● ACTION ITEM: Each line below should be repeated exactly as it stands.

● THE DATA:
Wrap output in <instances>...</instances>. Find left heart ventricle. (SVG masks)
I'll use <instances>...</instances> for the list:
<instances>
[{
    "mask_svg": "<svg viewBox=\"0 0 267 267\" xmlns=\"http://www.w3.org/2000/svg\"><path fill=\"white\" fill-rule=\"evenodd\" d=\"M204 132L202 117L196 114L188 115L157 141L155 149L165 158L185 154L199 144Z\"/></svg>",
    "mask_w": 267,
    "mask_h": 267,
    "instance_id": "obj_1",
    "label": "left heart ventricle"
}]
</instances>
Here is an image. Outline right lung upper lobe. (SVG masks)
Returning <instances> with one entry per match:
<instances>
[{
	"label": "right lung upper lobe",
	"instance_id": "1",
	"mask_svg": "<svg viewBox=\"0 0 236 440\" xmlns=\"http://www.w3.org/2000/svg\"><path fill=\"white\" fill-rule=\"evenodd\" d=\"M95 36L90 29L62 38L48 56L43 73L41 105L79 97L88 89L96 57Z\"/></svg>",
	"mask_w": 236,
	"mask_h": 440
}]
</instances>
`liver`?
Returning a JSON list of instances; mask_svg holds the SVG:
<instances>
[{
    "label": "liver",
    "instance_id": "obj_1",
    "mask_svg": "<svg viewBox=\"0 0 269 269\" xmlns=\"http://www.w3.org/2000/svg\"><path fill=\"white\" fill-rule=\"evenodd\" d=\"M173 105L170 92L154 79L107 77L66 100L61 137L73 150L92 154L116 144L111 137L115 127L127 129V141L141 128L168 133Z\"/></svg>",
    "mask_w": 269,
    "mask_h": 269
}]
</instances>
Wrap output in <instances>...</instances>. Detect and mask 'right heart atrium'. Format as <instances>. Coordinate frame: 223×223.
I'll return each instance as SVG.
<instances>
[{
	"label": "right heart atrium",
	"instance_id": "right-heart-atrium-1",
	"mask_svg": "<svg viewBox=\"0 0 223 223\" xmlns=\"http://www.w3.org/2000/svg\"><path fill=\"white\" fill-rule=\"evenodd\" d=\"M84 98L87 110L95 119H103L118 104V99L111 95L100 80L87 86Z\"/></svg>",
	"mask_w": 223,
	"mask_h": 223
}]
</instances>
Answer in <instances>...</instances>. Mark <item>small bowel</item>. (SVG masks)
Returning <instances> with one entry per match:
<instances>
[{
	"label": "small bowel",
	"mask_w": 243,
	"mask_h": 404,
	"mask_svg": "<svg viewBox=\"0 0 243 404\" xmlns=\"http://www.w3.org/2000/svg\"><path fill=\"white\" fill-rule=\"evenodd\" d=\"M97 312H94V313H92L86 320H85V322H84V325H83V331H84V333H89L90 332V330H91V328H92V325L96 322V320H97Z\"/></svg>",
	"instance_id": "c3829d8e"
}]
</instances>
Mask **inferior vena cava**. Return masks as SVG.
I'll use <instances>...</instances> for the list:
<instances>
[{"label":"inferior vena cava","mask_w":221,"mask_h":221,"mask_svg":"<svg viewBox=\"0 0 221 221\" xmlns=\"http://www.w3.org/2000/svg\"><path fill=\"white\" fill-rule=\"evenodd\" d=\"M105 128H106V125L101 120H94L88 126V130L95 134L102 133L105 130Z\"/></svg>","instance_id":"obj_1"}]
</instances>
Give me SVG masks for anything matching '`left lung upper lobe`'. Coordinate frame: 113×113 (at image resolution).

● REPLY TO THE TASK:
Wrap output in <instances>...</instances>. Find left heart ventricle. (SVG masks)
I'll use <instances>...</instances> for the list:
<instances>
[{
    "mask_svg": "<svg viewBox=\"0 0 267 267\" xmlns=\"http://www.w3.org/2000/svg\"><path fill=\"white\" fill-rule=\"evenodd\" d=\"M204 132L202 117L196 114L188 115L157 141L155 149L165 158L185 154L199 144Z\"/></svg>",
    "mask_w": 267,
    "mask_h": 267,
    "instance_id": "obj_1",
    "label": "left heart ventricle"
}]
</instances>
Here is an image. Outline right lung upper lobe. (SVG masks)
Returning <instances> with one entry per match:
<instances>
[{
	"label": "right lung upper lobe",
	"instance_id": "1",
	"mask_svg": "<svg viewBox=\"0 0 236 440\" xmlns=\"http://www.w3.org/2000/svg\"><path fill=\"white\" fill-rule=\"evenodd\" d=\"M95 36L90 29L62 38L48 56L43 73L41 105L79 97L88 89L96 57Z\"/></svg>",
	"mask_w": 236,
	"mask_h": 440
}]
</instances>
`liver`?
Returning a JSON list of instances; mask_svg holds the SVG:
<instances>
[{
    "label": "liver",
    "instance_id": "obj_1",
    "mask_svg": "<svg viewBox=\"0 0 269 269\" xmlns=\"http://www.w3.org/2000/svg\"><path fill=\"white\" fill-rule=\"evenodd\" d=\"M173 105L170 92L154 79L107 77L66 100L61 137L73 150L92 154L116 144L111 137L115 127L127 129V141L141 128L168 133Z\"/></svg>",
    "mask_w": 269,
    "mask_h": 269
}]
</instances>
Wrap output in <instances>...</instances>. Detect and mask 'right heart atrium'. Format as <instances>. Coordinate frame: 223×223.
I'll return each instance as SVG.
<instances>
[{
	"label": "right heart atrium",
	"instance_id": "right-heart-atrium-1",
	"mask_svg": "<svg viewBox=\"0 0 223 223\" xmlns=\"http://www.w3.org/2000/svg\"><path fill=\"white\" fill-rule=\"evenodd\" d=\"M84 98L87 110L95 119H103L118 104V99L111 95L100 80L87 86Z\"/></svg>",
	"mask_w": 223,
	"mask_h": 223
}]
</instances>
Answer in <instances>...</instances>. Mark <item>small bowel</item>. (SVG masks)
Returning <instances> with one entry per match:
<instances>
[{
	"label": "small bowel",
	"mask_w": 243,
	"mask_h": 404,
	"mask_svg": "<svg viewBox=\"0 0 243 404\" xmlns=\"http://www.w3.org/2000/svg\"><path fill=\"white\" fill-rule=\"evenodd\" d=\"M97 312H94V313H92L86 320H85V322H84V325H83V331H84V333H89L90 332V330H91V328H92V325L96 322V320H97Z\"/></svg>",
	"instance_id": "c3829d8e"
}]
</instances>
Mask **inferior vena cava**. Return masks as SVG.
I'll use <instances>...</instances> for the list:
<instances>
[{"label":"inferior vena cava","mask_w":221,"mask_h":221,"mask_svg":"<svg viewBox=\"0 0 221 221\" xmlns=\"http://www.w3.org/2000/svg\"><path fill=\"white\" fill-rule=\"evenodd\" d=\"M105 128H106V125L101 120H94L88 126V130L95 134L102 133L105 130Z\"/></svg>","instance_id":"obj_1"}]
</instances>
Give me SVG masks for anything matching '`left lung upper lobe`'. Coordinate frame: 113×113 (at image resolution).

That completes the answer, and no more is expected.